There was a barbed-wire fence just past the dumpster and empty black fields beyond and away off lights moving on the highway. Obviously, I thought, feeling hipper than Cannon or the task before me, the Russians weren’t about to steal a giant garbage can. So this watch was really about staying awake. They called it Building Discipline. Usually that meant you did something useless just because someone commanded you to do it. You stayed up all night, watching for a patrol to come around in a jeep, and the patrol came around in the jeep just to make sure you stayed up all night. The Navy. The goddamned Navy.

But after a while I realized it took too much energy to stay pissed off. I started feeling good out there in the open, with the steady drone of insects coming from the fields and silvery clouds moving
across the stars. The darkness smelled of the sea and was so humid I thought I could grab it and shape it, pack it like a snowball, throw it at the stars. There was no purpose to my being there, but in all the years since, as I’ve stayed up through the night working with purpose, developing film, making love, arranging tickets and passports and visas for my next stop, I’ve sometimes longed for those nights without meaning under the stars of Pensacola, when I was solitary and young.
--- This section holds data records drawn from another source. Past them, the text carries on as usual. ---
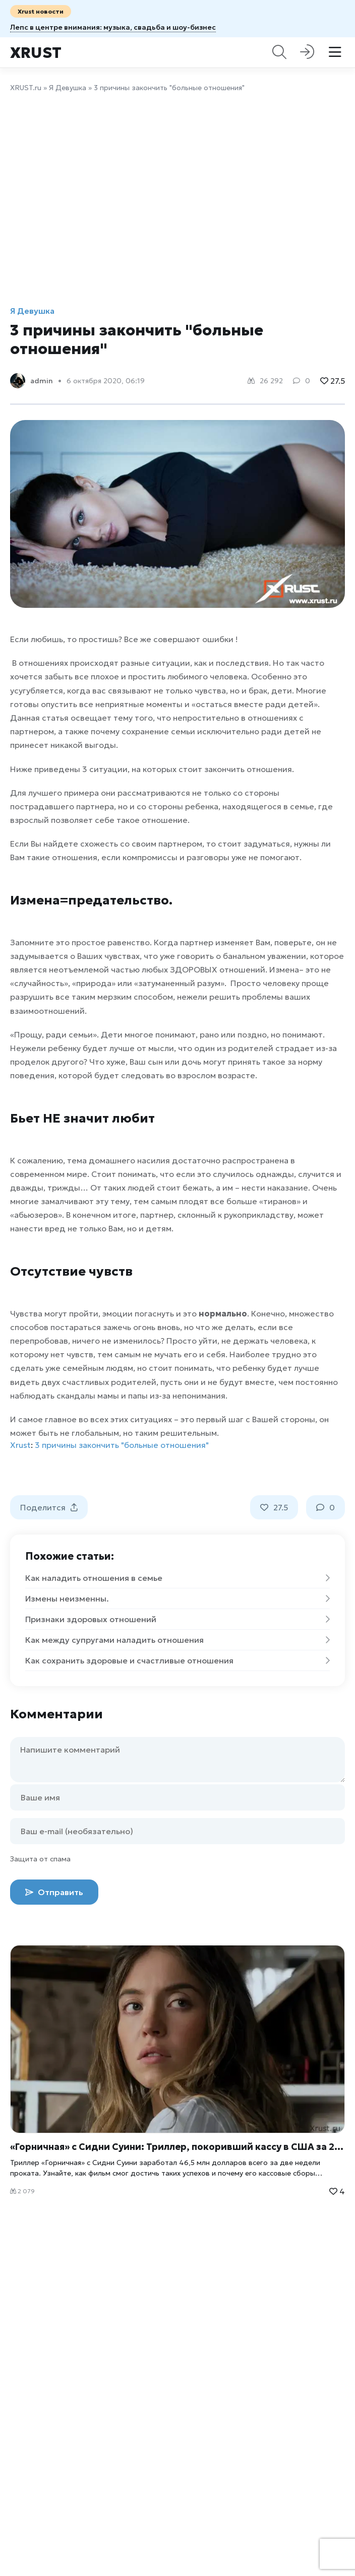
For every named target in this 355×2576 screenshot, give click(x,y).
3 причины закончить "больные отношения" (122, 1445)
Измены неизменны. (177, 1598)
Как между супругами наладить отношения (177, 1640)
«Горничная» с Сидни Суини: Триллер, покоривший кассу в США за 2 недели (177, 2146)
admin (41, 380)
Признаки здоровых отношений (177, 1619)
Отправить (54, 1892)
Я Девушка (67, 87)
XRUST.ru (25, 87)
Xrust (36, 52)
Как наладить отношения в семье (177, 1578)
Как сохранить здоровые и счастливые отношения (177, 1660)
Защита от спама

I remember my eyes adjusting to the darkness and how I began to see the varieties of the color black. A green black beyond the barbed wire. The pale black of wild grass. The blacker black of tree trunks. I tried to imagine the way Roy Crane would draw it. All grays and blacks. He would probably add some palms to show it was Florida, even though there were no palms out here. Along the edge of the barracks, the trees were all pine. But I knew that an artist could change things to make them better or truer; in fact, it was probably his
duty
to make such changes. I was sure Crane always did. And so did Caniff: They made pictures that were truer than photographs. They made a lot of things neater than life. The world was a mess, and all the things they taught us in school were lies. But when an artist shaped the world, things always worked out better. An artist would have that curly-haired woman stay on the bus and take the young sailor home with her and make love to him and stay with him forever.